Clinique de Dostoïevski : Crime et châtiment (14/20)
le désir et la flatterie
Freud qui a su si bien formuler les impasses majeures de la sexualité masculine, regroupées sous le refus chez l’homme d’accepter le féminin qui l’habite, a été moins heureux dans ses formulations concernant les impasses de la sexualité féminine. Même s’il a donné le fil rouge de cette réflexion en relevant les difficultés chez la femme (en fait Freud parlera d’impossibilité) de se départir de l’envie du pénis. Et le MLF arriva.

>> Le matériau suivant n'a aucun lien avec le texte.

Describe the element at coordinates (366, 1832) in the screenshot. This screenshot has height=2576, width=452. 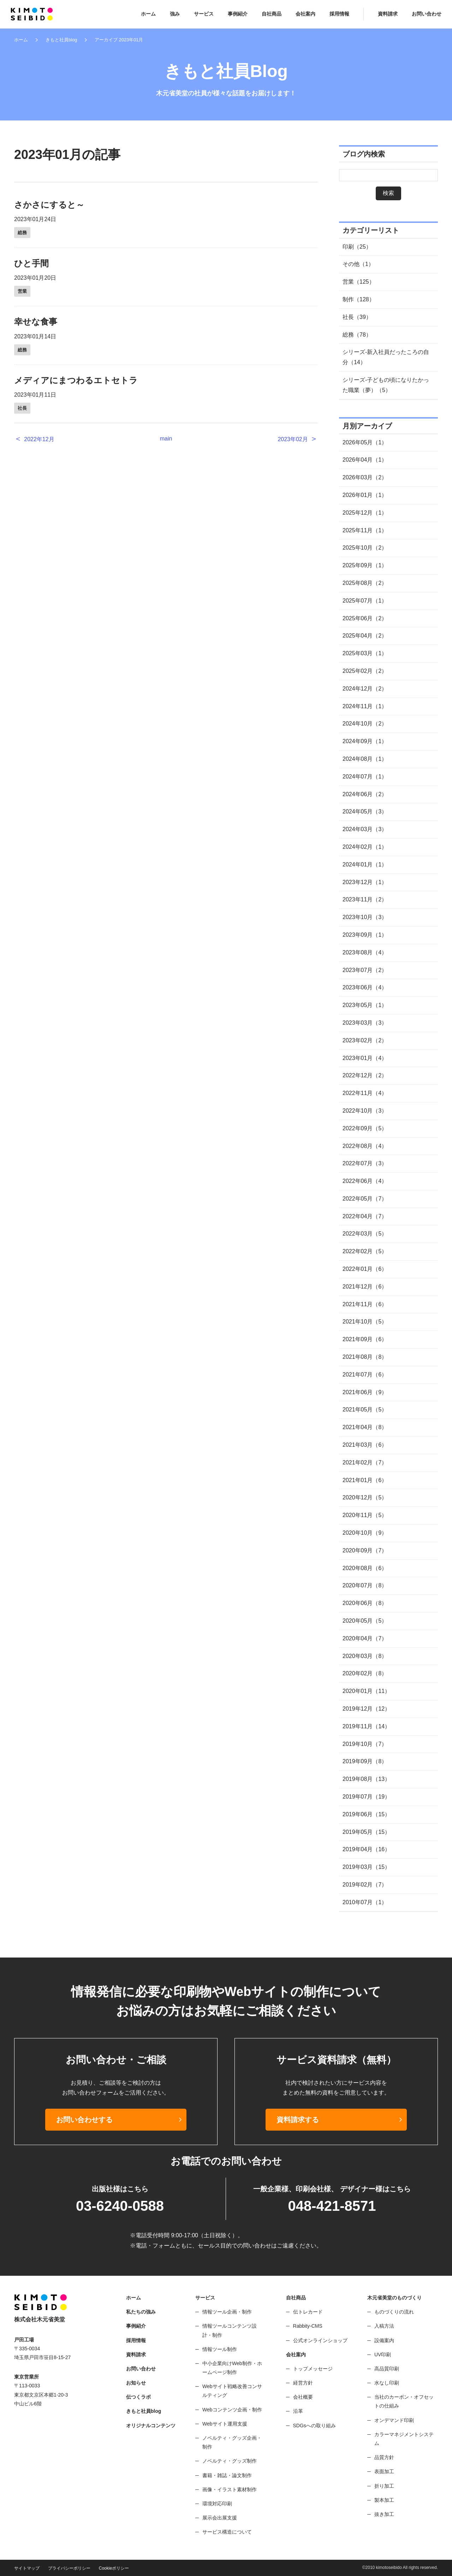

Le Mouvement féministe des années 60 va reprendre cette élaboration là où Freud l’avait laissée et d’une façon très revigorante. D’une manière parfois maladroite, sauvage, voire caricaturale, les femmes d’alors ont toujours visé juste en laissant de côté le rapport au pénis pour postuler la problématique féminine en termes de sujet, de désir et d’investissement de la pensée.
Leur travail s’est concentré sur les aspects sociaux et politiques de la place assignée à la femme dans l’institution de la culture. Elles ont dénoncé les inégalités du traitement donné aux femmes et exigé la reconnaissance d’une différence jusqu’alors niée.

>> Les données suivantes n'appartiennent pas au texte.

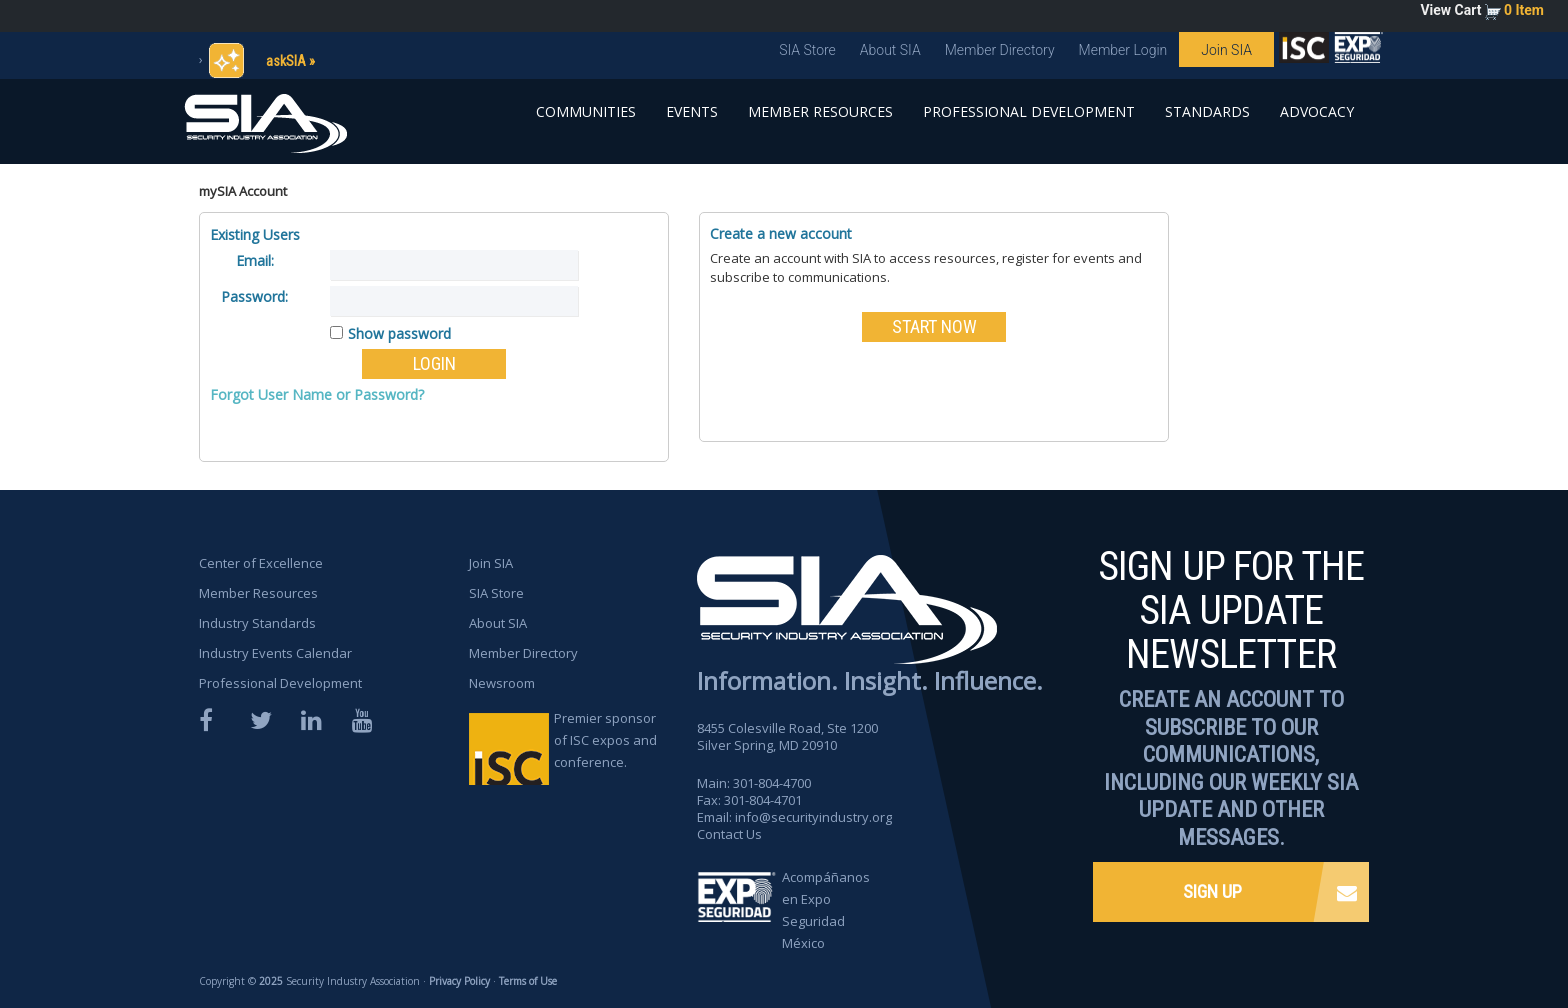 The image size is (1568, 1008). What do you see at coordinates (787, 736) in the screenshot?
I see `8455 Colesville Road, Ste 1200 Silver Spring, MD 20910` at bounding box center [787, 736].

Mais si les effets politiques et culturels du Mouvement sont féconds et indéniables, du pont de vue théorique on n’est pas allé plus loin qu’une sociologie idéologique. Ne privilégiant que les aspects que je rappelle, dont l’importance n’est pas à discuter, la question du phallicisme féminin n’a pu être traitée. Or, à l’époque Lacan s’éloignait lui aussi de la théorie pénienne pour théoriser les rapports du sujet désirant au phallus dont le pénis est la métonymie. Vous me direz, chacun son boulot.

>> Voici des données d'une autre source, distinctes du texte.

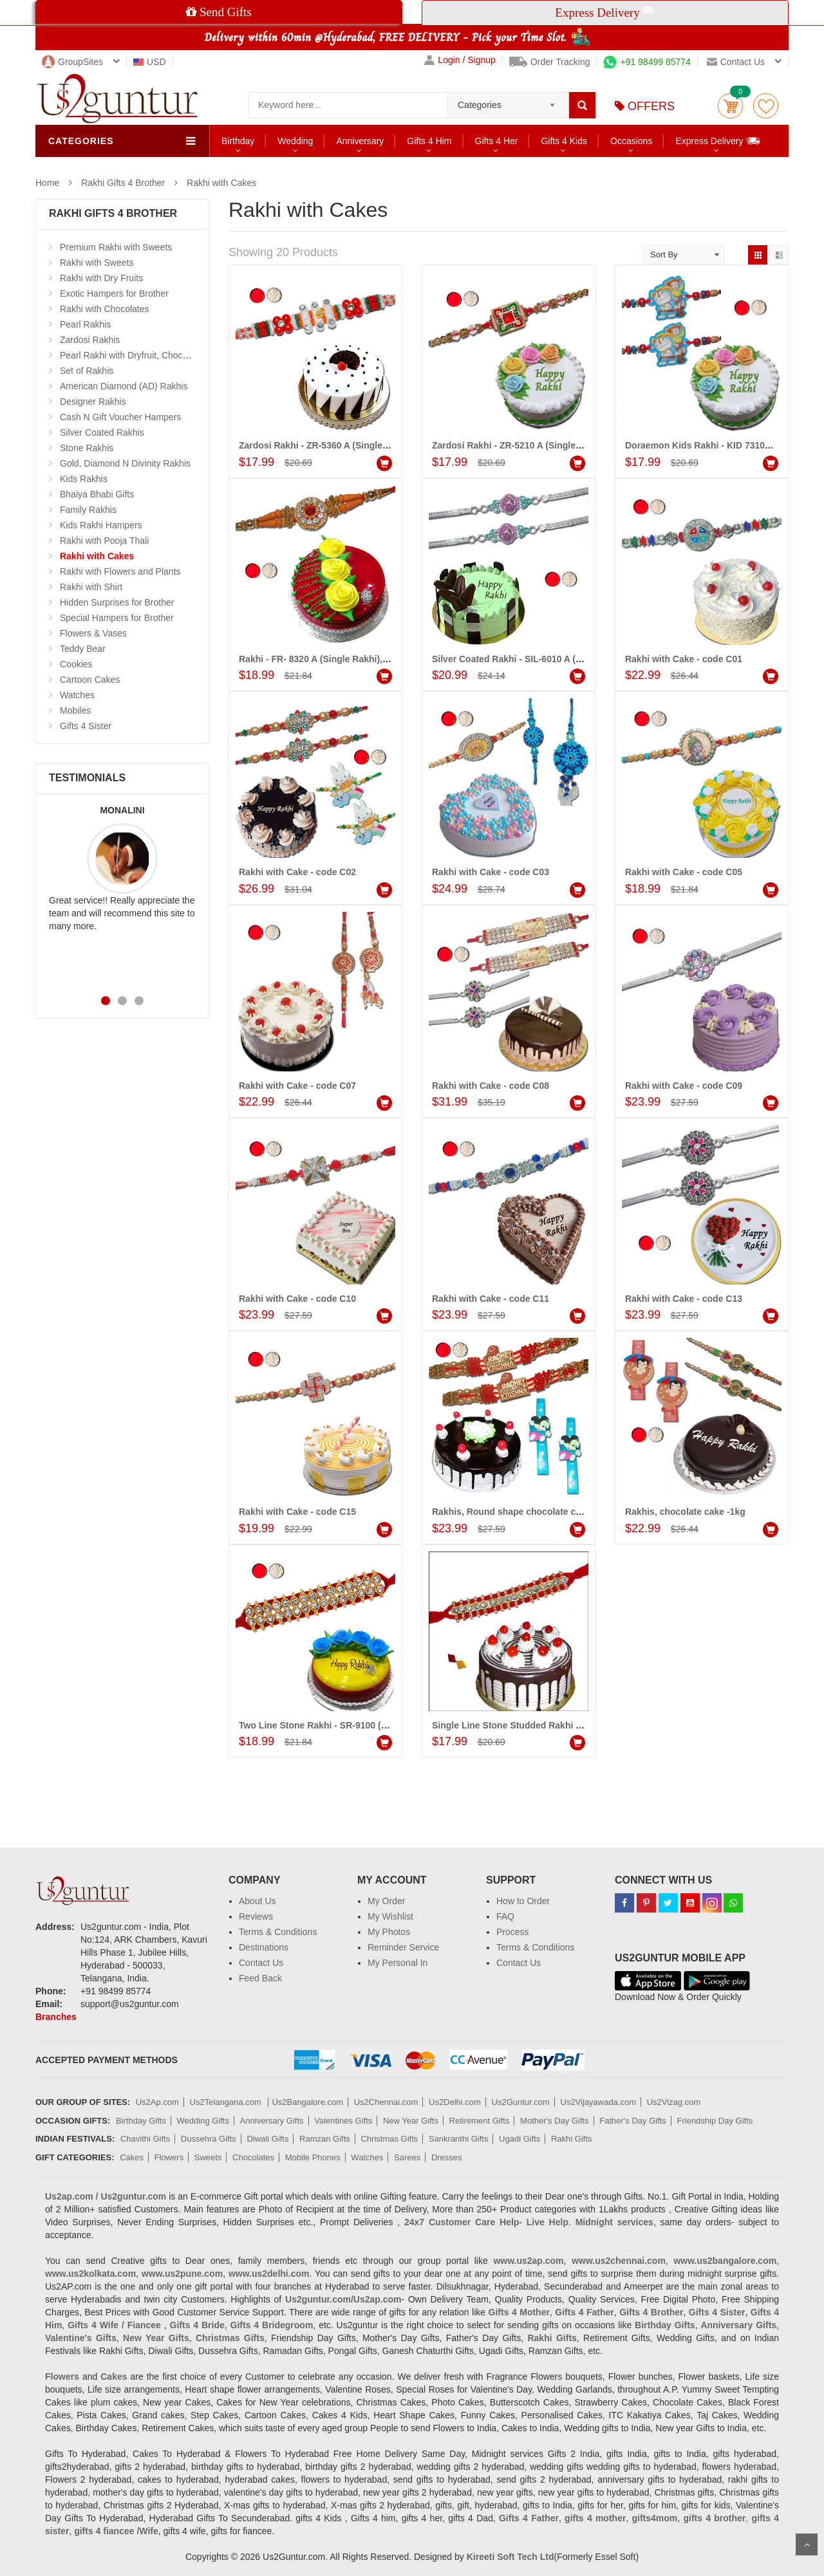  Describe the element at coordinates (730, 105) in the screenshot. I see `Cart` at that location.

Oui et non. D’abord parce que Lacan ne s’est jamais posé la question en termes de phallicisme féminin ; au contraire, il évacuera l’affaire par une boutade : la femme n’existe pas. Puis parce que les conditions étaient réunies dans la cité pour que les femmes d’alors essayent de réfléchir sur l’affirmation radicale du désir et de la pensée comme un enjeu psychique fondamental chez la femme. (Evidemment cela n’a aucun rapport avec les inepties inventées à l’époque sur la pensée féminine, ou l’écriture féminine, etc.).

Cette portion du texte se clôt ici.